Researchers say recent expedition proves there’s no need kill whales to study or manage them

By Ray Lilley, AP
Monday, March 15, 2010

Researchers back from Antarctic no-kill whale trip

WELLINGTON, New Zealand — Whale researchers returned from Antarctic waters Monday after a six-week expedition that they said proved Japan’s annual kill of whales for scientific purposes is unnecessary.

During the voyage, Australian, French and New Zealand scientists used nonlethal techniques to study whales. It was a challenge to Japan’s scientific program, which kills up to 1,000 of the mammals a year — an allowed exception to the International Whaling Commission’s 1986 ban on commercial whaling.

Critics say the program is a front for commercial whaling, with the whale meat sold for consumption in Japan.

The expedition that ended Monday was the first in a five-year research program in Antarctica that was proposed by the Australian government and agreed to by the IWC.

The scientists’ research focused on whale numbers, what they eat, how they move between food patches and how they travel to and from their breeding grounds in the central Pacific.

“All of those questions can be and are being answered using nonlethal techniques,” expedition leader Nick Gales told reporters Monday.

While Gales acknowledged that Japan does some “marvelous” nonlethal whale research, he said “the component of their work that results in the killing of the whales” is not the type of science the IWC requires.

Toshinori Uoya, a Japanese Fisheries Agency official in charge of whaling issues, told The Associated Press in Tokyo there are some data “that we can obtain only through lethal approach,” including age, stomach contents and fertility rate.

He said Japan is open to any new nonlethal methods if they are proven effective.

Peter Garrett, Australia’s environment minister, said in a statement that the research showed “effective and achievable ways to collect a whole range of important data without the need to kill these mammals.”

The scientists counted mainly humpback whales, taking photos and biopsy samples from 60 of them, and attaching satellite tracking devices to about 30 of the animals to study their feeding and travel patterns.

The researchers found fairly strong recovery in some populations of humpback whales, but Gales said blue whale numbers are down around 2 percent from what they once were in Antarctic waters, after being “enormously heavily exploited during the industrial whaling era.”
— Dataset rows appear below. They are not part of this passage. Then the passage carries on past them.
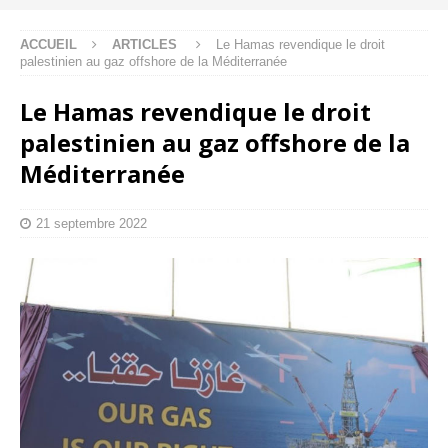
ACCUEIL
ARTICLES
Le Hamas revendique le droit
palestinien au gaz offshore de la Méditerranée
Le Hamas revendique le droit
palestinien au gaz offshore de la
Méditerranée
21 septembre 2022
The group saw quite a few Antarctic minke whales along the ice edge, Gales said, but the scientists were unable to study them because of difficult ice and weather conditions.

Minke whales make up the bulk of Japan’s annual hunt in Antarctic waters.

Other member countries of the 13-nation Southern Ocean Research Partnership will participate in future trips, Gales said.

Results of the voyage will be reported to the IWC at its annual meeting in Agadir, Morocco, in June.